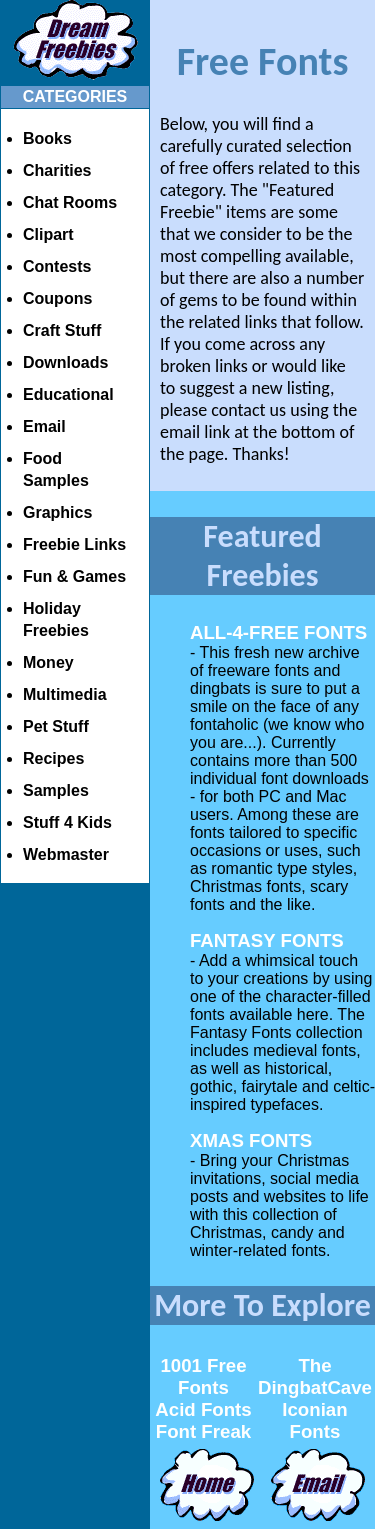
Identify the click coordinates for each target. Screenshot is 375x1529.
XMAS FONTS (251, 1140)
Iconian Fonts (314, 1420)
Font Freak (203, 1431)
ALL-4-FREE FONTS (278, 632)
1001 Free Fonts (203, 1376)
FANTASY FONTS (267, 940)
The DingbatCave (315, 1376)
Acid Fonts (203, 1409)
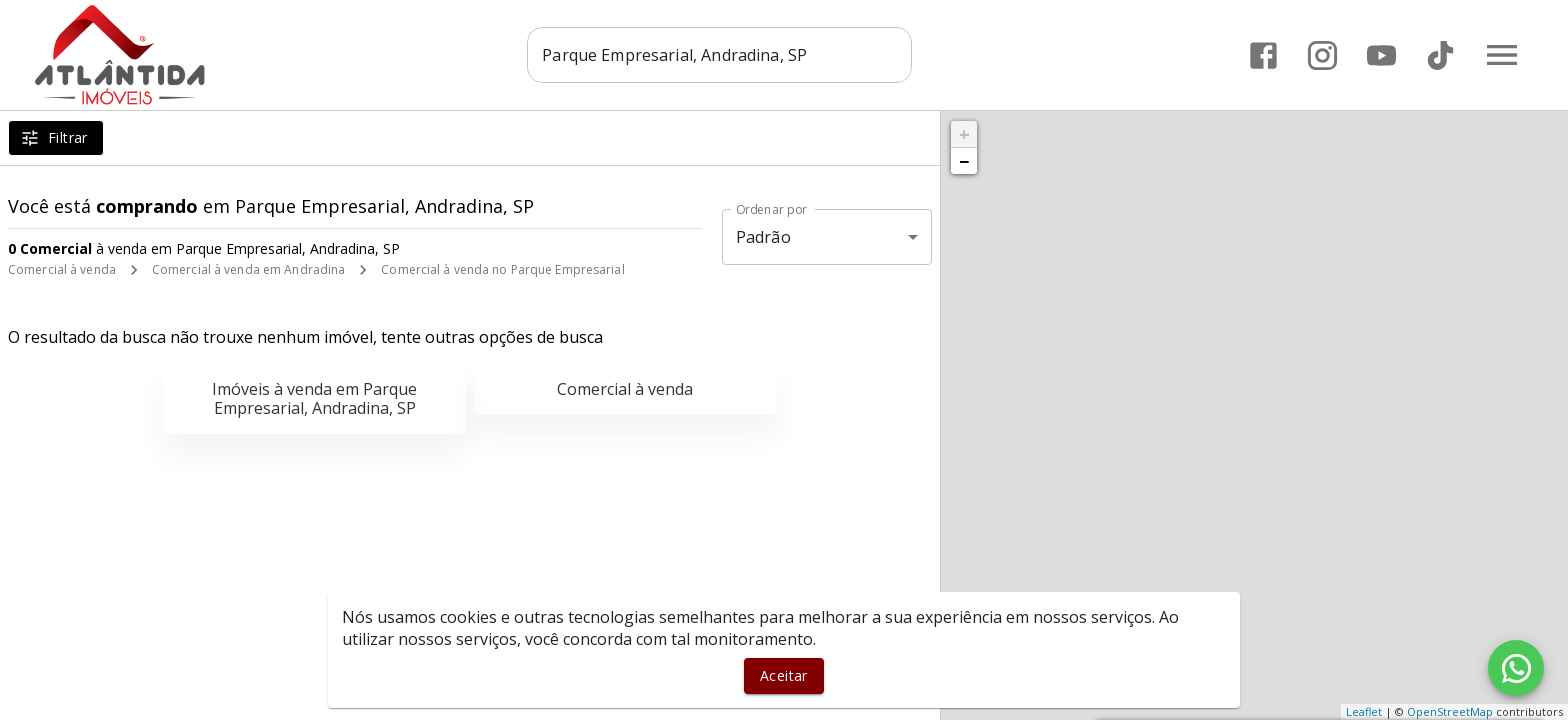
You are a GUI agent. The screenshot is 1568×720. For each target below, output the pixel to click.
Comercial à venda (62, 269)
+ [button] (964, 134)
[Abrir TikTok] (1440, 55)
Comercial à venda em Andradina (248, 269)
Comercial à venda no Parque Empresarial (502, 269)
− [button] (964, 161)
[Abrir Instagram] (1322, 55)
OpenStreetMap (1450, 711)
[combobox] (719, 55)
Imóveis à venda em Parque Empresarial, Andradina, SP (314, 398)
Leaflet (1364, 711)
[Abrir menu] (1502, 55)
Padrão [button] (763, 237)
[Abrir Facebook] (1263, 55)
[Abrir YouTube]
=-=-=
-- Requirement --
Check each line of the data above for the word "Empresarial" and state how many lines contain it, with no other text.

-- Reply --
2